Mary Oliver, A Thousand Mornings
A four hour ride from San Diego, Interstate 8 descends from the Yuma mountains and parallels the Mexican border in a straight line for approximately a million miles. After a week of asking “is there anything interesting between Southern California and Southern Arizona?” and consistently hearing “absolutely not”, I resolved to take this featureless and mind-numbing road across the desert to my parents’ home in Tucson. There is nothing visible to the east except for a couple distant storms.
The motorcycle is enjoying this ride no more than I am. Cruising at 80 mph in 90ish degree heat, it’s no wonder the engine running hot. I decide 70 mph is plenty fast and back off the throttle, letting the semi-trucks fly past me. A tiny stutter in the engine has me look down at the tachometer and raise an eyebrow, then total and sudden engine failure has the bike engine-braking. Pulling the clutch and coasting to the shoulder I take a few deep breathes, get off the bike, eat some peanut M&M’s, and regret not having smokes or anything in my flask to ease the nerves. 58 miles east of Yuma, 17 miles from the nearest exit, 184 miles from Tucson.
It’s 2:30 in the afternoon: plenty of time to figure out why the bike won’t start. Thankfully, the two storms I’d been watching seem to be heading north and south away from me. And, praise the good lord, I have cell reception. Things could be much worse.
After a couple hours the bike is in several pieces and has yet to acquiesce to my prayers and curses.

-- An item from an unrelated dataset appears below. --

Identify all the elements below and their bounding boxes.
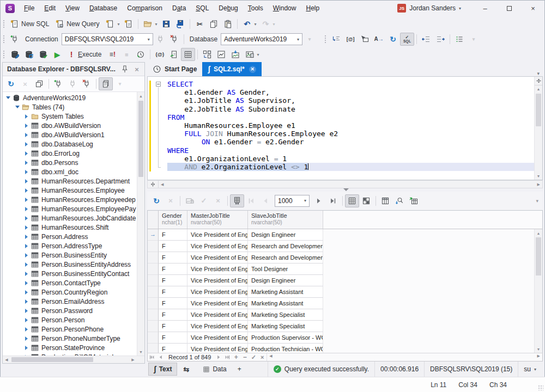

At about 4:30 the battery runs out of juice from all my attempts to start the bike. I stand at the side of the road with jumper cables for a while, waving at drivers. No one even slows down. Then my mom called.
Just calling to see what you want for dinner, honey.
Errrmmm… can you put pop on the phone?
one sec … Hey Case, what’s up?
The bike won’t start. I’m 2 or 3 hours outside Tucson.
OK, do you want me to come get you?
I rather you not have to. Can you give me another 30 minutes to try a few more solutions?
Yes. Call me back in a half-an-hour.
I spend the next 30 minutes calling around to see if my mechanically-minded friends can think of a solution I haven’t already tried. No luck.
Yes, I am on a road trip to South America. Yes, I am calling my pop to pick me up on the side of the interstate. Yes, my ego can handle that.
By the time I call my father back to give him the greenlight, he has already made a trip to the hardware store to buy tie-down straps and negotiated down the cents-per-mile price with the U-haul manager.
I decide to spend the next three hours studying the service manual, but am having a pretty hard time of it. The pages keep getting turned by the breeze, then a gust takes my hat off my head and throws it 30 feet down the road. Looking up, it’s apparent that the thunderhead to the north had taken a sudden turn south.
For some reason I find this turn of events right and fitting. Chuckling and zipping up my jacket, a weird sense of gratitude takes hold. I get to have my very own Lieutenant Dan scene.
I spent the next three hours with a shit-eating grin on, soaked to the bone, lightning crackling overhead.
When my father and I finally rolled into the driveway after midnight, my mom was waiting for us on the couch.
“So,” she asked, “what do you want for dinner?”
After 5 days of head-scratching, googling, and tinkering, a vacuum hose was found to be melted shut against the engine block. An 800-mile test drive to the Grand Canyon with the mechanically-savvy, endlessly-entertaining Stephen Miller Haynes has restored confidence in the bike. Eastward into New Mexico.